▶ TASK
Every line below from the one containing "protecteur pour renforcer la durabilité" through the one containing "Mädelsabend unvergesslich wird." is to be printed exactly, with the pictures omitted.

[RECORDS FOR THIS TASK Boundary: Start]

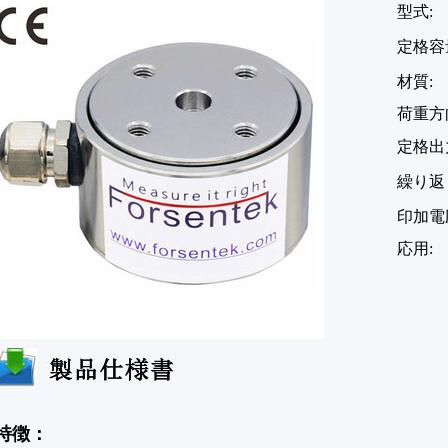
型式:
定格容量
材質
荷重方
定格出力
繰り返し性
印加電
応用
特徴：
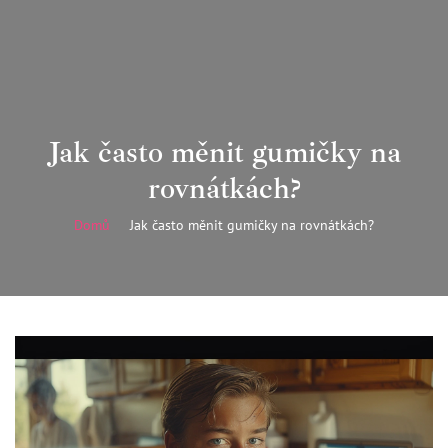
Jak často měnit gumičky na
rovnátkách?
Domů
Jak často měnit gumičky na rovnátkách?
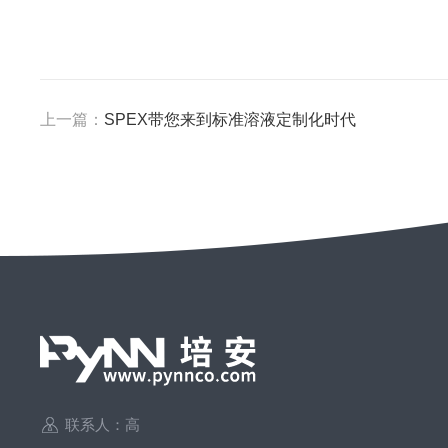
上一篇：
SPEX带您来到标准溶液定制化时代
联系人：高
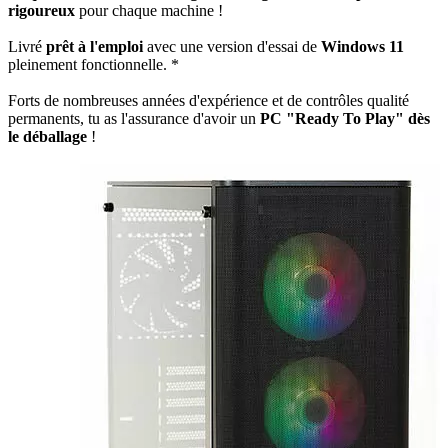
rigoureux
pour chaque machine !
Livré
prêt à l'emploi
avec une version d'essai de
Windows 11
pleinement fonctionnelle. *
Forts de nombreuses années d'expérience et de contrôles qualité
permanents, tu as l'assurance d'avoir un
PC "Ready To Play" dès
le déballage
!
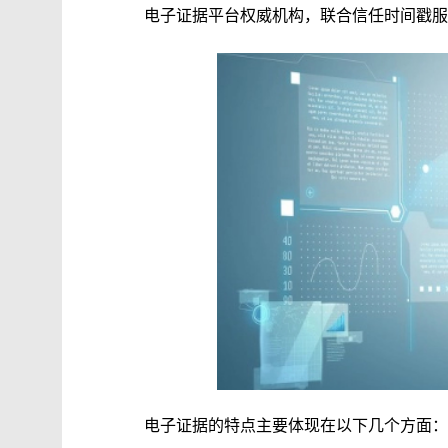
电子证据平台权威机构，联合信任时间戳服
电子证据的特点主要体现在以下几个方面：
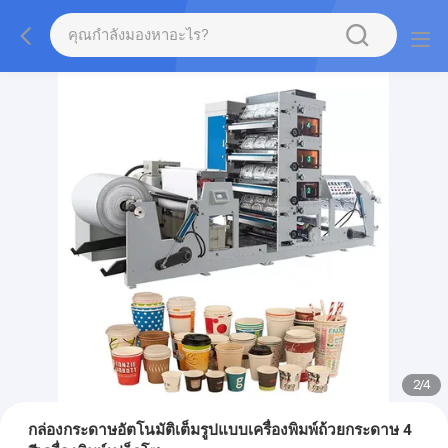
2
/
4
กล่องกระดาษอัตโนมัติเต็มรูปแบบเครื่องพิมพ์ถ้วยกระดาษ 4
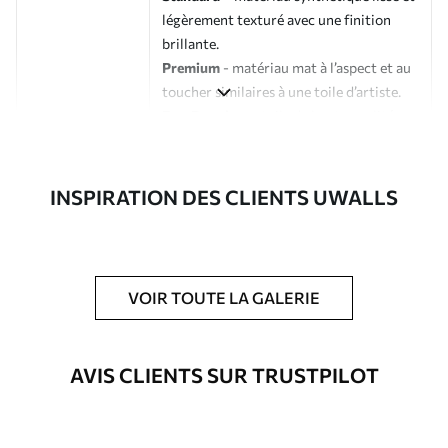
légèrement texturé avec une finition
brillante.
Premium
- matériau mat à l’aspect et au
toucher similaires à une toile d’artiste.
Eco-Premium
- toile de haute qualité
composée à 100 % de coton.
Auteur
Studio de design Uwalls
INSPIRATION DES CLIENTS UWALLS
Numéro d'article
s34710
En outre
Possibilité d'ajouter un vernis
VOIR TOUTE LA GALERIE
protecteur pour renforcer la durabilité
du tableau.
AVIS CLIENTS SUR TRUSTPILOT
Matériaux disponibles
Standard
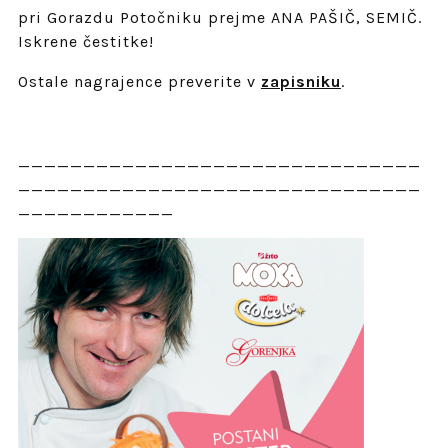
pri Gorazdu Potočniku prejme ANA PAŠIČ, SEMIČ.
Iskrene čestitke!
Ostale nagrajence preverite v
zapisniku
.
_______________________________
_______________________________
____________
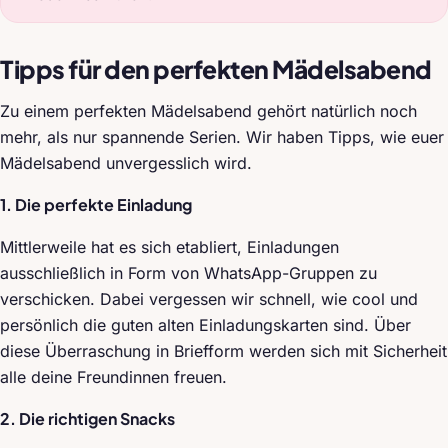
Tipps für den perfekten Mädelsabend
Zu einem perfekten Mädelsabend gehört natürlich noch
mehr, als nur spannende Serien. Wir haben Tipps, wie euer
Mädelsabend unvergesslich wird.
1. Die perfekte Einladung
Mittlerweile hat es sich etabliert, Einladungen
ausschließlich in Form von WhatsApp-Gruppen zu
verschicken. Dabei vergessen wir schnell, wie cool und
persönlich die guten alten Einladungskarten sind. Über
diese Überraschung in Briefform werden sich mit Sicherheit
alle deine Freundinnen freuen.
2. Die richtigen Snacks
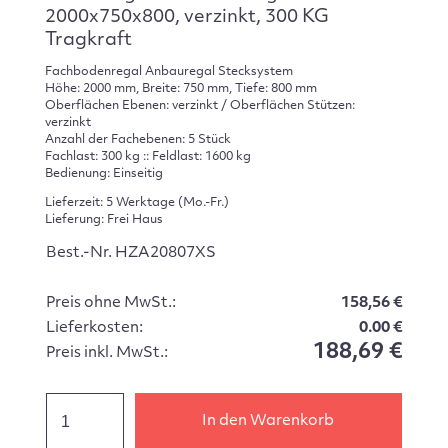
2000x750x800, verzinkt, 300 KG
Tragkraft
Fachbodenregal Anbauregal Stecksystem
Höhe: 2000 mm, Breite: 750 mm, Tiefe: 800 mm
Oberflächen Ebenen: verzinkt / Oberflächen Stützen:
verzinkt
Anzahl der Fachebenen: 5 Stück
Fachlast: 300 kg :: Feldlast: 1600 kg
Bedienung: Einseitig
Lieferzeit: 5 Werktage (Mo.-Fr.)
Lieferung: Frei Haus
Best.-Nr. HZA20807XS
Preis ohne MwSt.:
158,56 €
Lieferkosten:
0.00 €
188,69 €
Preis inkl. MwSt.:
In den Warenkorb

[RECORDS FOR THIS TASK Boundary: End]

▶ THE COMPLETED TASK
protecteur pour renforcer la durabilité
du tableau.
AVIS CLIENTS SUR TRUSTPILOT
Matériaux disponibles
Standard
pri Gorazdu Potočniku prejme ANA PAŠIČ, SEMIČ.
Iskrene čestitke!
Ostale nagrajence preverite v
zapisniku
.
_______________________________
_______________________________
____________
Tipps für den perfekten Mädelsabend
Zu einem perfekten Mädelsabend gehört natürlich noch
mehr, als nur spannende Serien. Wir haben Tipps, wie euer
Mädelsabend unvergesslich wird.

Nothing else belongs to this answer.